Silicon Carbide and Its Electrical Conductivity

Silicon carbide is an extremely hard synthetic material with a Mohs scale hardness of 9, making it the ninth hardest material on a hardness continuum. Furthermore, silicon carbide exhibits excellent electrical conductivity properties as well as withstanding high temperatures.

Electronic components made from ceramic materials can be assembled to form devices that amplify, switch and convert signals in an electrical circuit. Such devices are utilized by numerous electric vehicle applications including power supplies and traction control inverters.

It’s a semiconductor

Silicon carbide is a semiconductor with a wide bandgap that allows it to withstand high voltages. It boasts ten times the voltage resistance of ordinary silicon and even outperforms gallium nitride in systems exceeding 1000V, making it suitable for power electronic devices such as diodes and transistors, pump bearings, valves and abrasive nozzles used industrially as well as ceramic plates found inside bulletproof vests.

Edward G. Acheson made the discovery of silicon carbide in 1891 when he heated a mixture of powdered clay and carbon in an electrical furnace similar to a coal arc lamp, producing crystals similar to diamonds in terms of hardness and brightness. He named this new compound carborundum after its natural mineral form corundum.

Silicon carbide has an intricate crystal structure consisting of layers composed of silicon and carbon atoms covalently bound together in tetrahedral coordination forms, creating a semiconductor which oscillates between conducting and insulating states, which allows it to transfer electricity without losing energy; making it suitable for electric vehicles which need power electronics capable of handling high voltages and currents.

It’s expensive

Silicon carbide is an expensive material to produce, with costs driven primarily by raw materials and manufacturing process expenses. Due to this high manufacturing cost, silicon carbide has historically only been suitable for large-scale applications; however, technological advancements may expand its market further in the near future.

Silicon carbide is used as a raw material in the refractory industry for producing high-quality refractories, as it’s highly corrosion resistant and can withstand extreme temperatures. Sandblasting and grinding operations also utilize it effectively, in addition to ceramic production and ferrous materials production.

Silicon carbide in its pure state is an electrical insulator; however, when doped with impurities or other elements it can exhibit semi-conducting properties, making it useful in various electronic devices.

Asia Pacific currently leads the global silicon carbide market due to the high demand for cell phone base stations and radio frequency components, and is projected to remain the primary revenue generator in coming years.

Silicon carbide market drivers include growth in steel production and worldwide adoption of zero emission technology. Silicon carbide components used in electric vehicles will likely further fuel this market; due to being more energy-efficient and taking up less space than their fuel-based equivalents.

It’s difficult to process

Silicon carbide has many applications in various fields, yet processing it can be challenging. Production involves heating silica sand and carbon together in high-temperature furnaces until all impurities have been eliminated from the mix (some estimates put waste material production at up to 40%).
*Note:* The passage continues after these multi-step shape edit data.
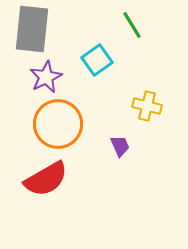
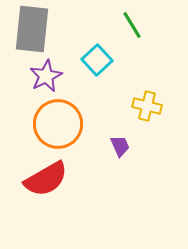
cyan square: rotated 8 degrees counterclockwise
purple star: moved 1 px up
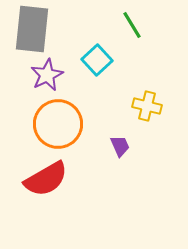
purple star: moved 1 px right, 1 px up
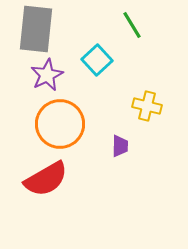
gray rectangle: moved 4 px right
orange circle: moved 2 px right
purple trapezoid: rotated 25 degrees clockwise
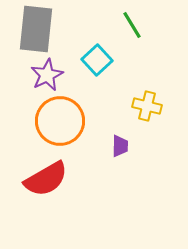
orange circle: moved 3 px up
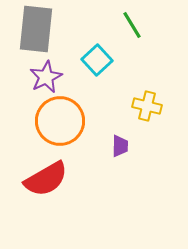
purple star: moved 1 px left, 2 px down
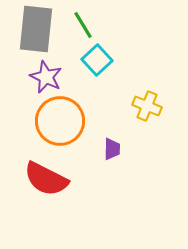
green line: moved 49 px left
purple star: rotated 20 degrees counterclockwise
yellow cross: rotated 8 degrees clockwise
purple trapezoid: moved 8 px left, 3 px down
red semicircle: rotated 57 degrees clockwise
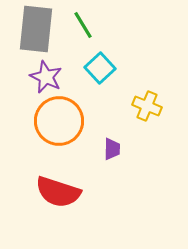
cyan square: moved 3 px right, 8 px down
orange circle: moved 1 px left
red semicircle: moved 12 px right, 13 px down; rotated 9 degrees counterclockwise
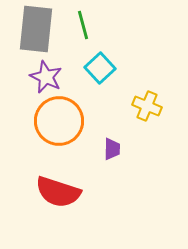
green line: rotated 16 degrees clockwise
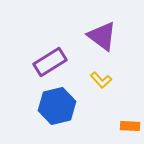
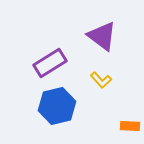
purple rectangle: moved 1 px down
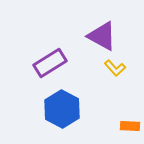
purple triangle: rotated 8 degrees counterclockwise
yellow L-shape: moved 14 px right, 12 px up
blue hexagon: moved 5 px right, 3 px down; rotated 18 degrees counterclockwise
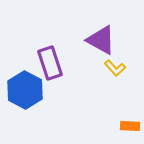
purple triangle: moved 1 px left, 4 px down
purple rectangle: rotated 76 degrees counterclockwise
blue hexagon: moved 37 px left, 19 px up
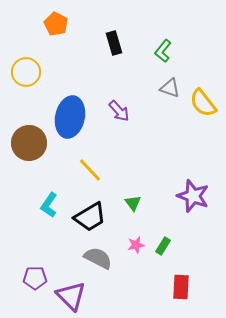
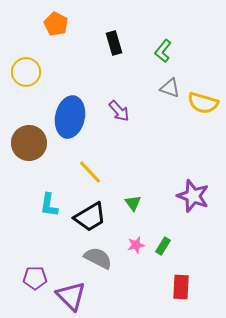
yellow semicircle: rotated 36 degrees counterclockwise
yellow line: moved 2 px down
cyan L-shape: rotated 25 degrees counterclockwise
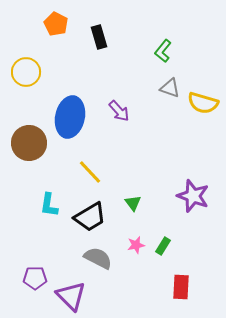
black rectangle: moved 15 px left, 6 px up
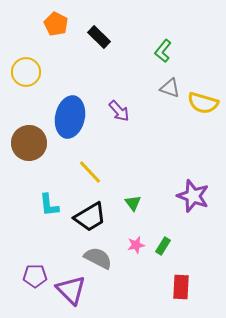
black rectangle: rotated 30 degrees counterclockwise
cyan L-shape: rotated 15 degrees counterclockwise
purple pentagon: moved 2 px up
purple triangle: moved 6 px up
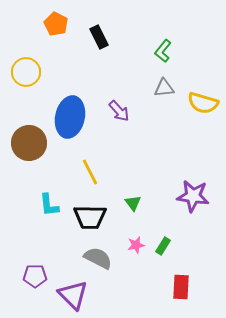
black rectangle: rotated 20 degrees clockwise
gray triangle: moved 6 px left; rotated 25 degrees counterclockwise
yellow line: rotated 16 degrees clockwise
purple star: rotated 12 degrees counterclockwise
black trapezoid: rotated 32 degrees clockwise
purple triangle: moved 2 px right, 5 px down
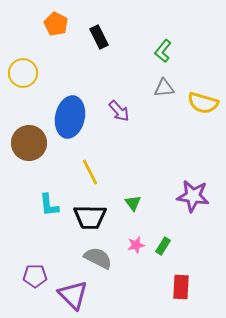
yellow circle: moved 3 px left, 1 px down
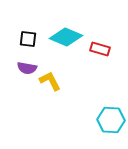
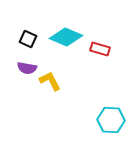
black square: rotated 18 degrees clockwise
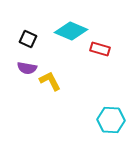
cyan diamond: moved 5 px right, 6 px up
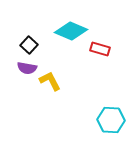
black square: moved 1 px right, 6 px down; rotated 18 degrees clockwise
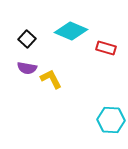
black square: moved 2 px left, 6 px up
red rectangle: moved 6 px right, 1 px up
yellow L-shape: moved 1 px right, 2 px up
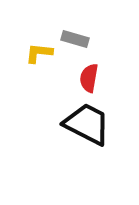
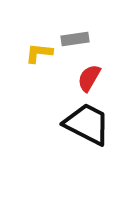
gray rectangle: rotated 24 degrees counterclockwise
red semicircle: rotated 20 degrees clockwise
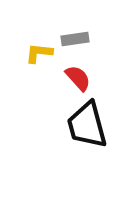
red semicircle: moved 11 px left; rotated 108 degrees clockwise
black trapezoid: moved 1 px down; rotated 132 degrees counterclockwise
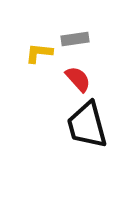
red semicircle: moved 1 px down
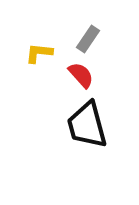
gray rectangle: moved 13 px right; rotated 48 degrees counterclockwise
red semicircle: moved 3 px right, 4 px up
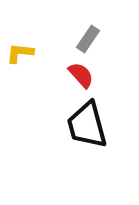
yellow L-shape: moved 19 px left
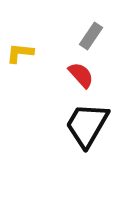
gray rectangle: moved 3 px right, 3 px up
black trapezoid: rotated 45 degrees clockwise
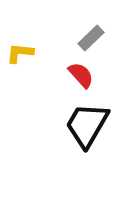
gray rectangle: moved 2 px down; rotated 12 degrees clockwise
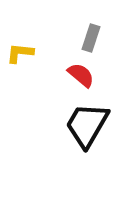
gray rectangle: rotated 28 degrees counterclockwise
red semicircle: rotated 8 degrees counterclockwise
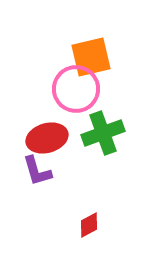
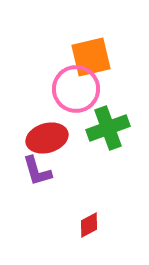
green cross: moved 5 px right, 5 px up
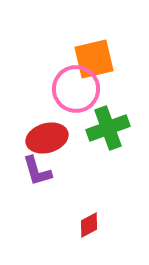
orange square: moved 3 px right, 2 px down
Silicon Carbide in its pure form acts as an insulator, but when doped with nitrogen or phosphorus it becomes a semiconductor and can even be further doped with aluminum, boron, gallium or beryllium to produce n-type and p-type semiconductors, making SiC a suitable semiconductor material at both high temperatures and power levels.

Silicon carbide may still be costly, but it will become an integral component of electronic devices over time. Due to its much higher energy bandgap compared with silicon, silicon carbide allows devices that operate at higher temperatures and voltages than usual to function. This feature is especially important in electric vehicles where consumers require longer driving range and faster charging times.

Silicon carbide must first be cut into wafers before being used in electronic devices, a lengthy and precise process which requires high-quality equipment and expert knowledge. One major impediment to silicon carbide’s widespread adoption is that its hardness makes slicing it harder, leading to waste material and lower product yields.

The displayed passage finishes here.